Menyikapi Utang Pribadi: Dalam Pernikahan dan Saat Perceraian?

Pengurusan Somasi perkawinan – Suatu hubungan antara suami dan istri menjadi renggang, selain karena perzinahaan, tetapi juga adanya praktik penyimpangan, antara lain, sehubungan dengan harta duniawi atau harta gono-gini. Misalnya, salah satu di antara pasangan rumah tangga, dilaporkan oleh pihak penuntun (kreditur) karena telah wanprestasi atau ingkar janji. Perbuatan tersebut sehubungan dengan utang piutang. Pertanyaannya, menjadi tanggung jawab siapakah pelunasan utang piutang tersebut? Apakah suami, jika dilakukan istri? Ataukah istri, yang jika perbuatan wanprestasi utang-piutang dilakukan?

Utang Pribadi dan Utang Bersama

Pada prinsipnya, pertanyaan di atas terjawabkan ketika pelunasan utang-piutang menjadi tanggung jawab masing-masing pihak. Salah satu pihak tidak mempunyai kewajiban dalam pelunasan utang pihak lain. Artinya, istri tidak berhak membayar utang pribadi suami dan sebaliknya, sang suami tidak berkewajiban melunaskan utang ini. Hal ini berlaku di luar ketentuan pelunasan bersama. Sebab, menurut ketentuan mengenai utang dalam perkawinan dibedakan menjadi dua, pertama, utang pribadi (utang prive) dan, kedua, utang persatuan (utang gemeenschap, yaitu suatu utang untuk keperluan bersama).

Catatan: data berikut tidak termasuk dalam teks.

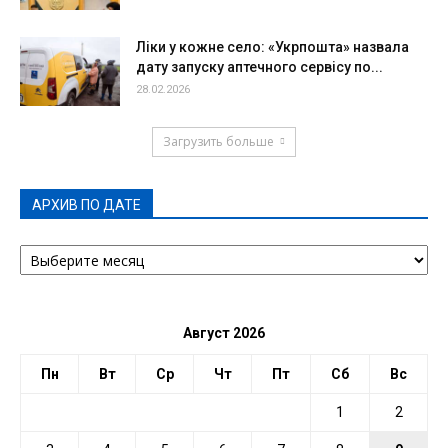
Ліки у кожне село: «Укрпошта» назвала
дату запуску аптечного сервісу по...
28.02.2026
Загрузить больше
АРХИВ ПО ДАТЕ
АРХИВ
ПО
ДАТЕ
Август 2026
Пн
Вт
Ср
Чт
Пт
Сб
Вс
1
2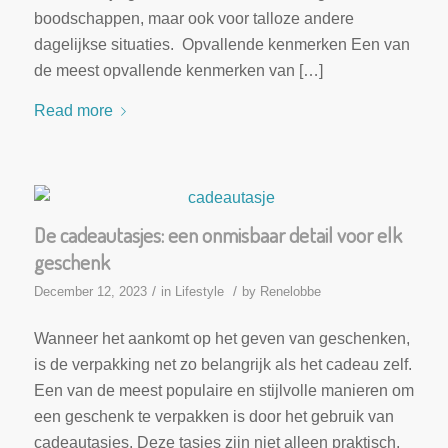
boodschappen, maar ook voor talloze andere
dagelijkse situaties. Opvallende kenmerken Een van
de meest opvallende kenmerken van […]
Read more
De cadeautasjes: een onmisbaar detail voor elk
geschenk
/
/
December 12, 2023
in
Lifestyle
by
Renelobbe
Wanneer het aankomt op het geven van geschenken,
is de verpakking net zo belangrijk als het cadeau zelf.
Een van de meest populaire en stijlvolle manieren om
een geschenk te verpakken is door het gebruik van
cadeautasjes. Deze tasjes zijn niet alleen praktisch,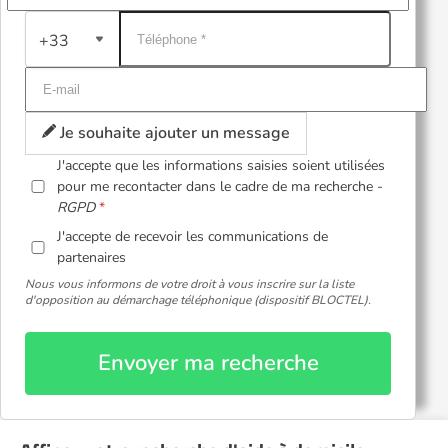
+33
Je souhaite ajouter un message
J'accepte que les informations saisies soient utilisées
pour me recontacter dans le cadre de ma recherche -
RGPD
J'accepte de recevoir les communications de
partenaires
Nous vous informons de votre droit à vous inscrire sur la liste
d'opposition au démarchage téléphonique (dispositif BLOCTEL).
Envoyer ma recherche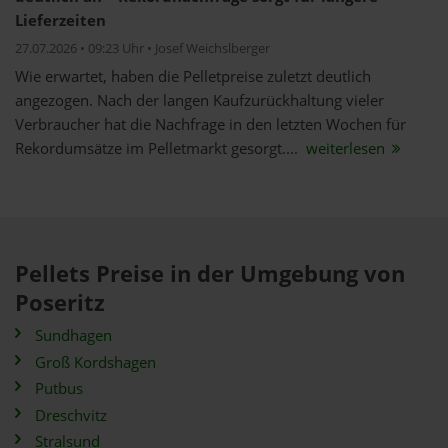
Lieferzeiten
27.07.2026 • 09:23 Uhr • Josef Weichslberger
Wie erwartet, haben die Pelletpreise zuletzt deutlich
angezogen. Nach der langen Kaufzurückhaltung vieler
Verbraucher hat die Nachfrage in den letzten Wochen für
Rekordumsätze im Pelletmarkt gesorgt....
weiterlesen
Pellets Preise in der Umgebung von
Poseritz
Sundhagen
Groß Kordshagen
Putbus
Dreschvitz
Stralsund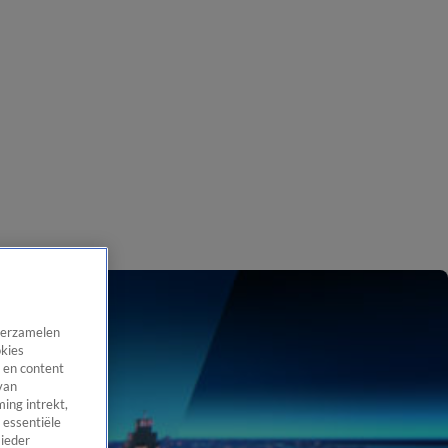
 verzamelen
okies
 en content
van
ing intrekt,
 essentiële
 ieder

Ketentuan utang pribadi (utang prive) berlaku jika sistem pelunasan hanya dilakukan oleh salah satu pihak. Jika mengalami gagal pelunasan, pertama-pertama yang diharus disita oleh pihak penuntut (debitur), ialah benda prive (benda pribadi). Benda pribadi seperti, ornamen-ornamen perhiasan, ATM pribadi, buku tabungan pribadi, dan atau benda-benda bergerak pribadi, antara lain, mobil dan atau motor.

Tindakan penyitaan dimaksud, dinyatakan dalam Pasal 1 angka 16 KHUAP;

serangkaian tindakan penyidik untuk mengambil alih dan atau menyimpan dibawah penguasaannya benda bergerak atau tidak bergerak, berwujud atau tidak berwujud untuk kepentingan pembuktian dalam penyidikan, penuntutan dan peradilan.”

Karena itu, perlu dipikirkan kembali sebelum berhutang atas nama pribadi.  Atau jika utang pribadi terlamba dibayar, tindakan pelunasan dapat digantikan dengan utang persatuan. Dalam hal ini, utang pribadi yang dimintai pelunasannya dari harta pribadi bersama dan berdasarkan persetujuan pasangan. Putusan Mahkah Agung No. Reg; 2691 PK/pdt/1996 menyatakan bahwa;

tindakan terhadap harta benda bersama oleh suami atau istri harus mendapat persetujuan dari suami istri.”

Persetejuan dari suami atau istri, mengikuti sebagaimana dimaksud Pasal 1320 Kitab Undang-Undang Hukum Perdata, dengan menyebutkan 4 (empat) syarat sah suatu perjanjian:

a). Adanya kata sepakat bagi mereka yang mengikatkan dirinya;

b). Kecakapan para pihak untuk membuat suatu perikatan;

c). Suatu hal tertentu; dan

d). Suatu sebab (causa) yang halal.

Bunyi keempat syarat di atas, sesuai juga dengan Pasal 36 ayat (1) Undang-Undang Perkawinan, bahwa “perkawinan melarang penggunaan harta bersama tanpa persetujuan dari pasangan suami/istri.” Karena itu, pelanggaran atasnya, dikatakan sebagai sebab asusila dan abnormal bagi ketertiban uumum dan dilarang bertindak demikian. Hal ini dinyatakan dalam Pasal 1337 KUHPer, “suatu sebab adalah terlarang, apabila dilarang oleh undang-undang, atau apabila berlawanan dengan kesusilaan baik ketertiban umum.”

Pada prinsipnya, pasal di atas dipahami juga agar pengunaan harta bersama bebas penyelewangan. Hal yang perlu disadari sebagai suami istri adalah, pemutusan utang-piutang tidak boleh disiati secara pribadi. Terlepas dari siapa atau pihak mana yang bersalah, substansinya adalah menyelamatkan keluarga. Haruslah dikedepankan urusan dan kepentingan anak, suami, dan suami. Tidak boleh egois, yang bertujuan memperkaya diri. Tidak boleh serakah, hanya untuk memuaskan diri. Penggunaan harta gono-gini mestinya secara transparan.